*** Opening of SUPPLIED DATA ***

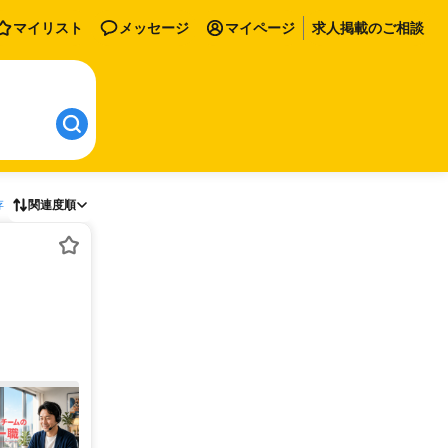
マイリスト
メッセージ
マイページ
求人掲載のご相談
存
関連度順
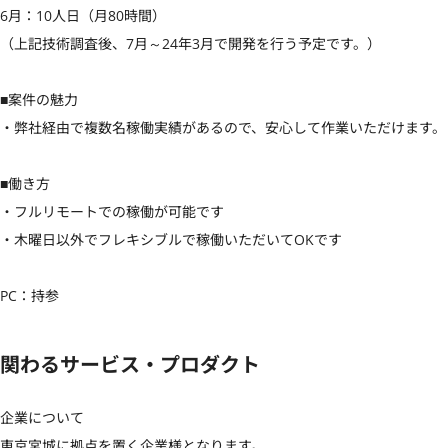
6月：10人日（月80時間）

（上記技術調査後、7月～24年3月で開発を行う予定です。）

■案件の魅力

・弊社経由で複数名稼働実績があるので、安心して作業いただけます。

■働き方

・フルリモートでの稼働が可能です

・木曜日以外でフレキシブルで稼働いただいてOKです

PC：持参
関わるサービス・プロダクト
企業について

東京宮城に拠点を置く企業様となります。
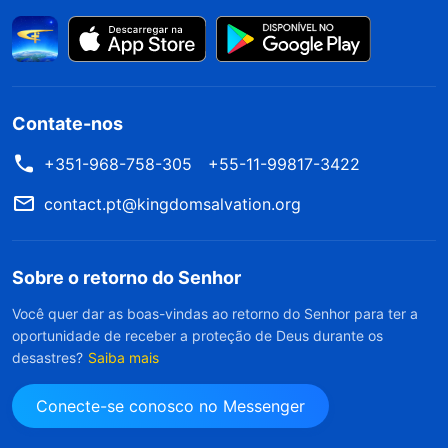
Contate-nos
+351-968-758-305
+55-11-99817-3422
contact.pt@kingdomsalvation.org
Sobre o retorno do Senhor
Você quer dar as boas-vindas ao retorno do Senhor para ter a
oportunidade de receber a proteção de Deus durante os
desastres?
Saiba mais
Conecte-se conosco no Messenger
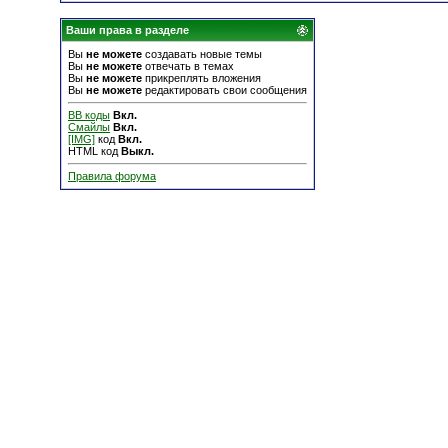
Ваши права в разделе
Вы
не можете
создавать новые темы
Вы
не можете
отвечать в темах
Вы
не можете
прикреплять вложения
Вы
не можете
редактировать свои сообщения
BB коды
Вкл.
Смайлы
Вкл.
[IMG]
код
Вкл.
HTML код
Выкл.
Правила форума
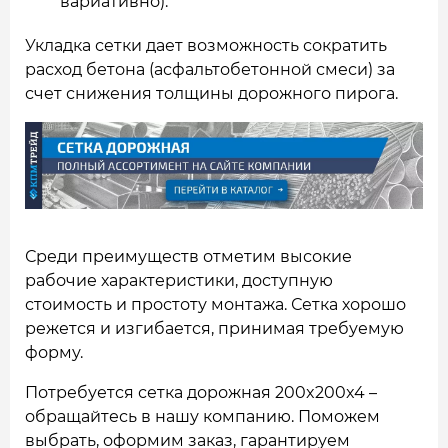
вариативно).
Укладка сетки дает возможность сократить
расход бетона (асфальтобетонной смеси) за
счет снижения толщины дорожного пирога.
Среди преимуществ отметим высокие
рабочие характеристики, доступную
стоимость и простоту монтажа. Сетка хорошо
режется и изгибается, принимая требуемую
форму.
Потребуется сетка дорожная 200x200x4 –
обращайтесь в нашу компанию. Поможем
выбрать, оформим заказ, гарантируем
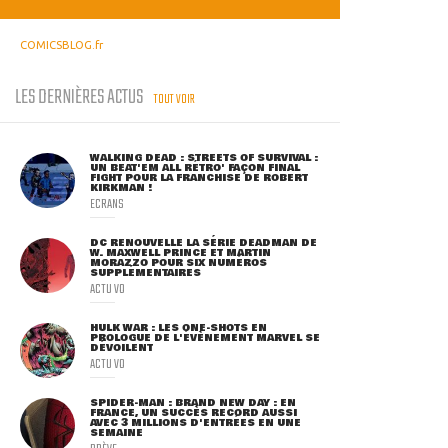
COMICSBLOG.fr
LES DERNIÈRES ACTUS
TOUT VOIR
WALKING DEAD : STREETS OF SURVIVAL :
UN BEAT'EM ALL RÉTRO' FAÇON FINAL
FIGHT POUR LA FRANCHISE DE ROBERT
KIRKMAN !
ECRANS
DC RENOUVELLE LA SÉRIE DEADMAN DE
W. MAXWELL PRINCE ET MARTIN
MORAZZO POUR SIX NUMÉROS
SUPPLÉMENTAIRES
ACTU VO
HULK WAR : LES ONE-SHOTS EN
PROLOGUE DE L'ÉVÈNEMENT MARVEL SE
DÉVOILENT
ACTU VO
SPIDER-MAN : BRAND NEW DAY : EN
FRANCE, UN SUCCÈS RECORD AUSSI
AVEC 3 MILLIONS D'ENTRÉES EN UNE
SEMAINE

*** Close of SUPPLIED DATA ***
*** Opening of SUPPLIED DATA ***

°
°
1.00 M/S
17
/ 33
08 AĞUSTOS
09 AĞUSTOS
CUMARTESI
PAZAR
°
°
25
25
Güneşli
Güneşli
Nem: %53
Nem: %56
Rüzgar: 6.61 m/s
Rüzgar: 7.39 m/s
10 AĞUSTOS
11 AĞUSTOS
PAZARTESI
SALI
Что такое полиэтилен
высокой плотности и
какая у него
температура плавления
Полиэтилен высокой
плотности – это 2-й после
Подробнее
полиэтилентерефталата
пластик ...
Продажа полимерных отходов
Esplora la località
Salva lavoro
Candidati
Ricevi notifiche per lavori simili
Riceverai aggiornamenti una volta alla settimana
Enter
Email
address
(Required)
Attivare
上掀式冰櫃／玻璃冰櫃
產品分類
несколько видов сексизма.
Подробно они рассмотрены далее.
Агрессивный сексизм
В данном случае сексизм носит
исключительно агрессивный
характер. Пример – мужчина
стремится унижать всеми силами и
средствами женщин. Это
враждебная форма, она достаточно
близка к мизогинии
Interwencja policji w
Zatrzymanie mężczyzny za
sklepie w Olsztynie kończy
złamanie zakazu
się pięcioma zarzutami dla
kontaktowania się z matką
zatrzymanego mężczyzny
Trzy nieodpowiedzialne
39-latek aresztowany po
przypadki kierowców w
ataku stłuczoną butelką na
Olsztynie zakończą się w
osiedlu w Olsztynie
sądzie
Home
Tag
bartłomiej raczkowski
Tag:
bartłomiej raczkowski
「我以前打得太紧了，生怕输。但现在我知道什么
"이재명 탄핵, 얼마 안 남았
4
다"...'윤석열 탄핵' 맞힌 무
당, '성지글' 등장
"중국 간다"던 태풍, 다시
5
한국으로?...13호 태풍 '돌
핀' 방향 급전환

*** Close of SUPPLIED DATA ***
*** Opening of SUPPLIED DATA ***

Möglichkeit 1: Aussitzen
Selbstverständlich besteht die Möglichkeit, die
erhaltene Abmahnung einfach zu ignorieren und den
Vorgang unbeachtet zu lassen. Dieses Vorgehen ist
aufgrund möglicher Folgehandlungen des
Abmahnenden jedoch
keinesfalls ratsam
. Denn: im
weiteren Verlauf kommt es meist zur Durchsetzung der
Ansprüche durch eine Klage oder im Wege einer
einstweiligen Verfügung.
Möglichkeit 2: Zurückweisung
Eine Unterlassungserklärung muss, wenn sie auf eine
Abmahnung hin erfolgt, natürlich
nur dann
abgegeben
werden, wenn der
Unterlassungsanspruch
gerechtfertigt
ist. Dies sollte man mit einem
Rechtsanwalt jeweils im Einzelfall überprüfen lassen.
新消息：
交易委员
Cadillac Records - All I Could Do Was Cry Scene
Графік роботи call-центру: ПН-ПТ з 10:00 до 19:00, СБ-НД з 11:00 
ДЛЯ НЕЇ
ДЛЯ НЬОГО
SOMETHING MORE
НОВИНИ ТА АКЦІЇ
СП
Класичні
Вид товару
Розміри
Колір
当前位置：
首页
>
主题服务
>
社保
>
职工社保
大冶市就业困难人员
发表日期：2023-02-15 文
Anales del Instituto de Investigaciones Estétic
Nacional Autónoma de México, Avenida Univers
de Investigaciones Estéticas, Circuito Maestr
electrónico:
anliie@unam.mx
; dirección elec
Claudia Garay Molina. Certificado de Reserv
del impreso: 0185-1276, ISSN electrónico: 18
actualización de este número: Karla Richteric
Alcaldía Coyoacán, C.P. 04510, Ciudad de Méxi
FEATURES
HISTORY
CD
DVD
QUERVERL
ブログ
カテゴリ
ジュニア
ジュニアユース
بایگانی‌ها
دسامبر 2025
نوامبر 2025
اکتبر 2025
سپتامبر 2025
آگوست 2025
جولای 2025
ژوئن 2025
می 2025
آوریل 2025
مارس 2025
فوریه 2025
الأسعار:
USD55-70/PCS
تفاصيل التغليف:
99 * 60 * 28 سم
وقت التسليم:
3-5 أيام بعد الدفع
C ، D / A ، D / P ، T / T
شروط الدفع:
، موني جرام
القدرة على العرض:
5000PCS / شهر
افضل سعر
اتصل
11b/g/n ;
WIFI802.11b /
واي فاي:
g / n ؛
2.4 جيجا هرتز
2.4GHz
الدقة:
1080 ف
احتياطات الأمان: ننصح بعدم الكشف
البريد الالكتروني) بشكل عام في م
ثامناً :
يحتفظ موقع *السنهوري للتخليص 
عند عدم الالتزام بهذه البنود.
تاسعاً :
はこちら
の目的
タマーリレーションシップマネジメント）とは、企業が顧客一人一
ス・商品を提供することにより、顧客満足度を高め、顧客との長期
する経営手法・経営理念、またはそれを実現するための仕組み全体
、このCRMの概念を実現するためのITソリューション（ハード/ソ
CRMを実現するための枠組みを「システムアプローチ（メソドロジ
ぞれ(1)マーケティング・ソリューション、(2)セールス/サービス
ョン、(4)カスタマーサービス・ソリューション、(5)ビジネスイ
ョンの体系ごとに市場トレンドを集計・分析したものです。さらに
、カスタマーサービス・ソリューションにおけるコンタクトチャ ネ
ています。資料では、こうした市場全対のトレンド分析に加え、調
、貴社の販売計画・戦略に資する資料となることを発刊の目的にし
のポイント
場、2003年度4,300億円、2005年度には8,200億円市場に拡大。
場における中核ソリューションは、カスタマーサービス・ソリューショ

*** Close of SUPPLIED DATA ***

## EXERCISE DIRECTIONS
All lines in the listing above between the line with "Abmahnenden jedoch" and the line with "Nacional Autónoma de México, Avenida Univers", inclusive, should be set down exactly, and no line outside that range.

## ANSWER BOX
Abmahnenden jedoch
keinesfalls ratsam
. Denn: im
weiteren Verlauf kommt es meist zur Durchsetzung der
Ansprüche durch eine Klage oder im Wege einer
einstweiligen Verfügung.
Möglichkeit 2: Zurückweisung
Eine Unterlassungserklärung muss, wenn sie auf eine
Abmahnung hin erfolgt, natürlich
nur dann
abgegeben
werden, wenn der
Unterlassungsanspruch
gerechtfertigt
ist. Dies sollte man mit einem
Rechtsanwalt jeweils im Einzelfall überprüfen lassen.
新消息：
交易委员
Cadillac Records - All I Could Do Was Cry Scene
Графік роботи call-центру: ПН-ПТ з 10:00 до 19:00, СБ-НД з 11:00 
ДЛЯ НЕЇ
ДЛЯ НЬОГО
SOMETHING MORE
НОВИНИ ТА АКЦІЇ
СП
Класичні
Вид товару
Розміри
Колір
当前位置：
首页
>
主题服务
>
社保
>
职工社保
大冶市就业困难人员
发表日期：2023-02-15 文
Anales del Instituto de Investigaciones Estétic
Nacional Autónoma de México, Avenida Univers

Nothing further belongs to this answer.